◆ WHAT YOU NEED TO DO
Collect each line of the records containing the string "Jeßnigk".

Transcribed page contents

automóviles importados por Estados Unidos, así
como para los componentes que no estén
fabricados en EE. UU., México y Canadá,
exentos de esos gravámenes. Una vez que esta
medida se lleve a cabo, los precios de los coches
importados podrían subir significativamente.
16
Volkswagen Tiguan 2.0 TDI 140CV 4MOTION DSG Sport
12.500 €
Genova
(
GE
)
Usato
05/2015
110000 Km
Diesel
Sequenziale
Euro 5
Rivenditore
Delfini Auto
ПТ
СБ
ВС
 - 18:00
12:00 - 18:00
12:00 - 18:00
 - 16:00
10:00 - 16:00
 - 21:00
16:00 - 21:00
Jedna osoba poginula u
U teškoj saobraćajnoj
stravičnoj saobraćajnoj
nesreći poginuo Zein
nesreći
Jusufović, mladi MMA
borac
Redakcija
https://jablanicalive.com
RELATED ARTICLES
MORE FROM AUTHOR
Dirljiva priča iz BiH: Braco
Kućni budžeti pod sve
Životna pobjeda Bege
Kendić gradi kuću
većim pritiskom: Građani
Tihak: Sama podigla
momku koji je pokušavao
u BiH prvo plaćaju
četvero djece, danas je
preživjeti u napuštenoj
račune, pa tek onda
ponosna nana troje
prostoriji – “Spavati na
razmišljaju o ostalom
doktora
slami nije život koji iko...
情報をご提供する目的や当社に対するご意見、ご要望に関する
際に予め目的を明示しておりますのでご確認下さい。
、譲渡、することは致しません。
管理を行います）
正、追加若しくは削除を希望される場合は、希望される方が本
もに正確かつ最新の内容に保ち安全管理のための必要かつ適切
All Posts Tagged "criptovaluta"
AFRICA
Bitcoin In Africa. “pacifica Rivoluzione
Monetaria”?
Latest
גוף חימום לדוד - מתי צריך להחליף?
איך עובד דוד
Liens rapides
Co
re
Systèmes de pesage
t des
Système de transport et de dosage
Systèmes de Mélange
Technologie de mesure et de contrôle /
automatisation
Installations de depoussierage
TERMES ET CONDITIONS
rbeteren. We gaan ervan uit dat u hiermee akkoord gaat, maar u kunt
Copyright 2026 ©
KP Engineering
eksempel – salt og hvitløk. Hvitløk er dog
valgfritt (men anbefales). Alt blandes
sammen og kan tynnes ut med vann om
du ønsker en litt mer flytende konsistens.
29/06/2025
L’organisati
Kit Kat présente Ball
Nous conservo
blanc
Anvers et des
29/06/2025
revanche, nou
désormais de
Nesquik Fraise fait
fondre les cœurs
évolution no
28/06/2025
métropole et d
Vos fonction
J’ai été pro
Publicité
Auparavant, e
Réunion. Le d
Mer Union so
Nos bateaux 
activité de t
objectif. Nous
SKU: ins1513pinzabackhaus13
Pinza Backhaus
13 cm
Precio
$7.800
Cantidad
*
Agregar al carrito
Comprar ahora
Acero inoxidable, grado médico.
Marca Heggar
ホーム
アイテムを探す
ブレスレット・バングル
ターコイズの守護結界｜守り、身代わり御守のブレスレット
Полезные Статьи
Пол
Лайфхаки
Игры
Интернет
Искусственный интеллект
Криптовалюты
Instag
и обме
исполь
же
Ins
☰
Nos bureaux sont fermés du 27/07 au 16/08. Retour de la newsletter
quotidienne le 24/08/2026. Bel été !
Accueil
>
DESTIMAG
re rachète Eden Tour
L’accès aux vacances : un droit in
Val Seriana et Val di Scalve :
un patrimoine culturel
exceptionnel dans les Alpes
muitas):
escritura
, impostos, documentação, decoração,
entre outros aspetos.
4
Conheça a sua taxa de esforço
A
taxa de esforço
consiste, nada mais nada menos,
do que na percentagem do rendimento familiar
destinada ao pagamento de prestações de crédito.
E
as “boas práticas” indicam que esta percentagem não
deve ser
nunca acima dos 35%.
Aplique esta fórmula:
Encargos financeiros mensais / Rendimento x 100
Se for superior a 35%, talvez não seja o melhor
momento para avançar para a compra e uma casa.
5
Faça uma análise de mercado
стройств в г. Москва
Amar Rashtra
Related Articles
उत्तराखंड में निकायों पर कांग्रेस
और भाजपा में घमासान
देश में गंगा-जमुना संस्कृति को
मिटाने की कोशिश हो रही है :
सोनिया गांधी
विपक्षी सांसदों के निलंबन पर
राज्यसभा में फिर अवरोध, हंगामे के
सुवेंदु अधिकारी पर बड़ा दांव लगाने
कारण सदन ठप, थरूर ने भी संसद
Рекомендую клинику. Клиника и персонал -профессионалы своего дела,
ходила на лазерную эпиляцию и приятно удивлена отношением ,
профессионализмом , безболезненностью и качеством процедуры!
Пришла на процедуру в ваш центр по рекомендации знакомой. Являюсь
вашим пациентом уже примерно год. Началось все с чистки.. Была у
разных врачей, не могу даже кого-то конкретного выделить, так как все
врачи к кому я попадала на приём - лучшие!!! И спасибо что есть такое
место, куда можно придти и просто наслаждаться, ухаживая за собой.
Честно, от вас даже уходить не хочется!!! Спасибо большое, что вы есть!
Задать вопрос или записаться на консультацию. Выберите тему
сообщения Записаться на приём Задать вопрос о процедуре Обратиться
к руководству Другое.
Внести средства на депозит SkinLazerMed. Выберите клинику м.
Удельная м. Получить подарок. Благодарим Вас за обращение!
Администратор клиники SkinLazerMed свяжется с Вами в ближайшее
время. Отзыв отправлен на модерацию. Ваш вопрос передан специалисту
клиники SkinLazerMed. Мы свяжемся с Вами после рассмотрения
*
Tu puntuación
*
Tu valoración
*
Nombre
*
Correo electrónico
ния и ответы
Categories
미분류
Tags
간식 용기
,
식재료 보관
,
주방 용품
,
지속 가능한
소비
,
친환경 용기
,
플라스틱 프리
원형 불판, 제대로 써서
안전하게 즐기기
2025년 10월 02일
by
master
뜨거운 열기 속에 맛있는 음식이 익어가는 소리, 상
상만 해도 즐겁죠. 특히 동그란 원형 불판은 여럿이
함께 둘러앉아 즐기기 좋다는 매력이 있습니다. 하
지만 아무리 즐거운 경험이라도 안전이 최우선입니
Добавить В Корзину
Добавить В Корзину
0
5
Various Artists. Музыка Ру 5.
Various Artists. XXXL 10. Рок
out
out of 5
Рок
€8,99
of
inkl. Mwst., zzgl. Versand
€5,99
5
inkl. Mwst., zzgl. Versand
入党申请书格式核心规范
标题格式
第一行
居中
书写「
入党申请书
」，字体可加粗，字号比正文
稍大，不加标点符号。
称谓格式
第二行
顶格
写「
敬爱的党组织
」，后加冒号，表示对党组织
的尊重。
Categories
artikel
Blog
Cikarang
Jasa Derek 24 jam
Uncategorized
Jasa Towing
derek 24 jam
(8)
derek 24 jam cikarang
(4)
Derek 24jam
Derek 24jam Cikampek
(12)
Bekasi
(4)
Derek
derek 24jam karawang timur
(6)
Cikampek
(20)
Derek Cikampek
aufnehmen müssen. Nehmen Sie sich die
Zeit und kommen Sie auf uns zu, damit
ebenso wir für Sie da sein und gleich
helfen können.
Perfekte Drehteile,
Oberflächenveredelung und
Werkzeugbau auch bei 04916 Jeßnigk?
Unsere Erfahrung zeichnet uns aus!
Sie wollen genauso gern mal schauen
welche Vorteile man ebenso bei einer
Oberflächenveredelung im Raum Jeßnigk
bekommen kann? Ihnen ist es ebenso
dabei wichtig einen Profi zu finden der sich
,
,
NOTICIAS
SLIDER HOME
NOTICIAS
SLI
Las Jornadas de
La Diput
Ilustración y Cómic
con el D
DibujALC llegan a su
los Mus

◆ SOLVED EXERCISE
Werkzeugbau auch bei 04916 Jeßnigk?
Oberflächenveredelung im Raum Jeßnigk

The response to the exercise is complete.